> [Description of the task]: Starting with the line that holds "Rédaction de documents (321, 332)", copy out each remaining line of the listing below, up to and including the last one, and include nothing else.

> [Given records]:
####

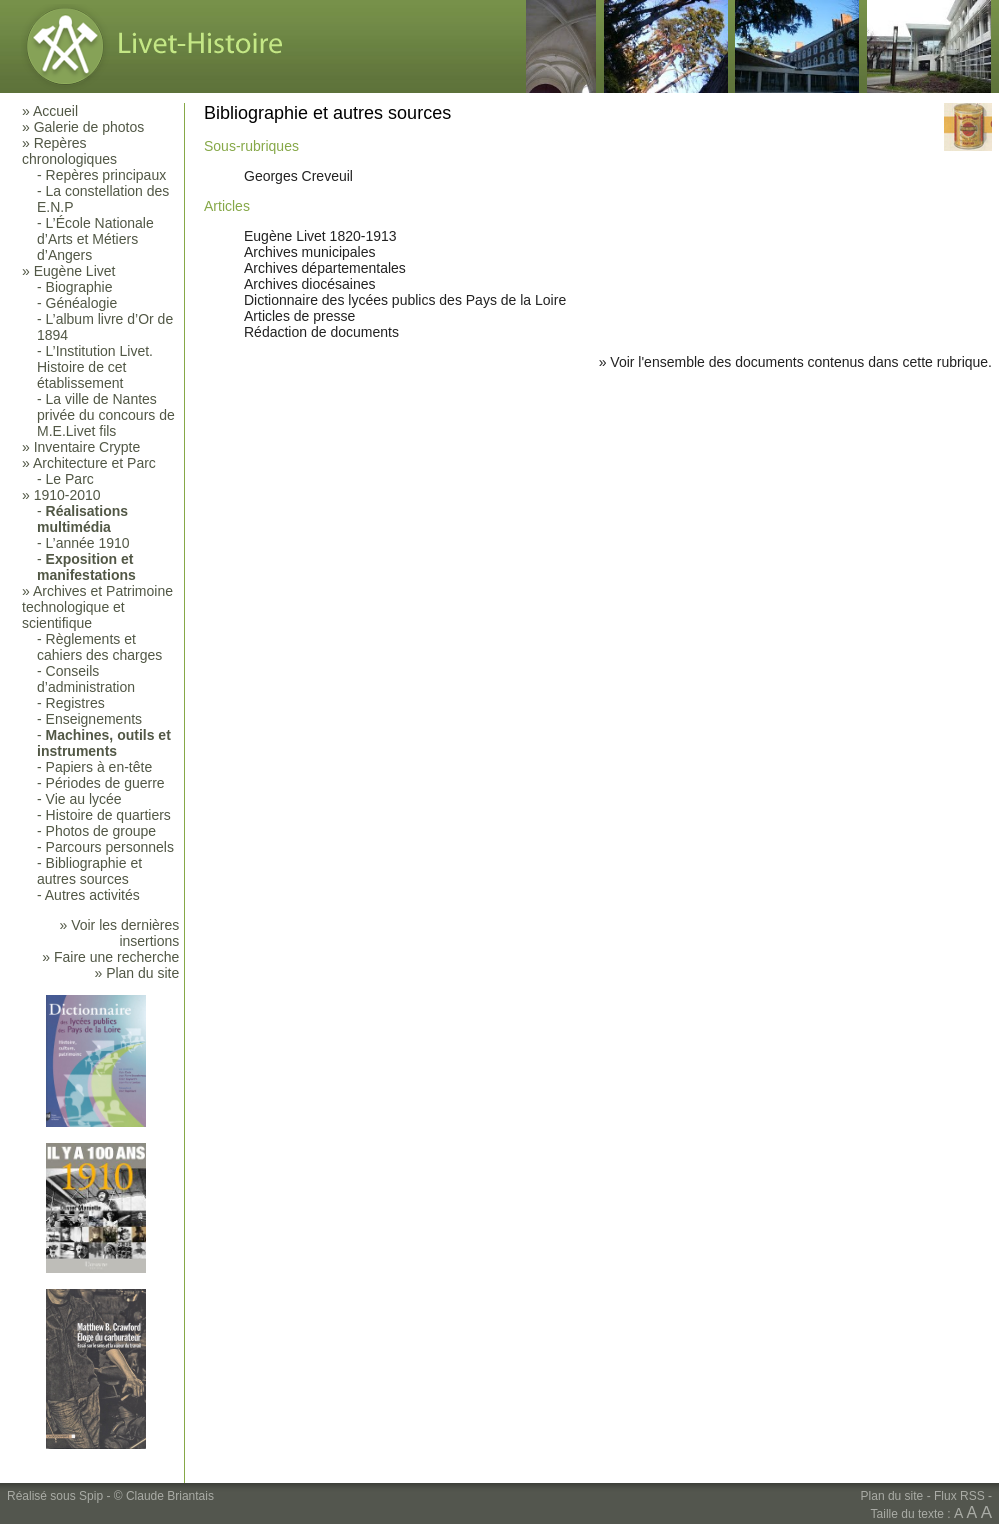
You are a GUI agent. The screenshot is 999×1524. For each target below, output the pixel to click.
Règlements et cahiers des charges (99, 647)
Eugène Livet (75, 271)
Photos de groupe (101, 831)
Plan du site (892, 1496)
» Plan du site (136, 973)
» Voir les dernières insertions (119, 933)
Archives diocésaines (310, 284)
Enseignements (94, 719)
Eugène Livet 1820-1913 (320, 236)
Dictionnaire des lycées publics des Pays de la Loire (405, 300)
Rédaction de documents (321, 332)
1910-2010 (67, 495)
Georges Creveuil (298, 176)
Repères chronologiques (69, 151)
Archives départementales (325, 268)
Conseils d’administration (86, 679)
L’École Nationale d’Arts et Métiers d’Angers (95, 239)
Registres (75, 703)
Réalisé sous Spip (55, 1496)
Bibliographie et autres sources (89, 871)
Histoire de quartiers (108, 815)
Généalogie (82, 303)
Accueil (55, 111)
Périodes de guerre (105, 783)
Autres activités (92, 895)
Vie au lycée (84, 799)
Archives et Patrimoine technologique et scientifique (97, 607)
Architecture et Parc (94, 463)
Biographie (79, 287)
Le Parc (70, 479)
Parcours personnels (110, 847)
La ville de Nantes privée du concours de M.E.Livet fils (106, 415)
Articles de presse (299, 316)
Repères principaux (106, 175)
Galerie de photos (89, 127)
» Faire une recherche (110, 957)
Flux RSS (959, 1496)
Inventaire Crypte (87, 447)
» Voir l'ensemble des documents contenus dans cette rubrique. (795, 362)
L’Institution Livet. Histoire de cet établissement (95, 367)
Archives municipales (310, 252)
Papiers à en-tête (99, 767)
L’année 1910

####

> [Output below]:
Rédaction de documents (321, 332)
1910-2010 (67, 495)
Georges Creveuil (298, 176)
Repères chronologiques (69, 151)
Archives départementales (325, 268)
Conseils d’administration (86, 679)
L’École Nationale d’Arts et Métiers d’Angers (95, 239)
Registres (75, 703)
Réalisé sous Spip (55, 1496)
Bibliographie et autres sources (89, 871)
Histoire de quartiers (108, 815)
Généalogie (82, 303)
Accueil (55, 111)
Périodes de guerre (105, 783)
Autres activités (92, 895)
Vie au lycée (84, 799)
Archives et Patrimoine technologique et scientifique (97, 607)
Architecture et Parc (94, 463)
Biographie (79, 287)
Le Parc (70, 479)
Parcours personnels (110, 847)
La ville de Nantes privée du concours de M.E.Livet fils (106, 415)
Articles de presse (299, 316)
Repères principaux (106, 175)
Galerie de photos (89, 127)
» Faire une recherche (110, 957)
Flux RSS (959, 1496)
Inventaire Crypte (87, 447)
» Voir l'ensemble des documents contenus dans cette rubrique. (795, 362)
L’Institution Livet. Histoire de cet établissement (95, 367)
Archives municipales (310, 252)
Papiers à en-tête (99, 767)
L’année 1910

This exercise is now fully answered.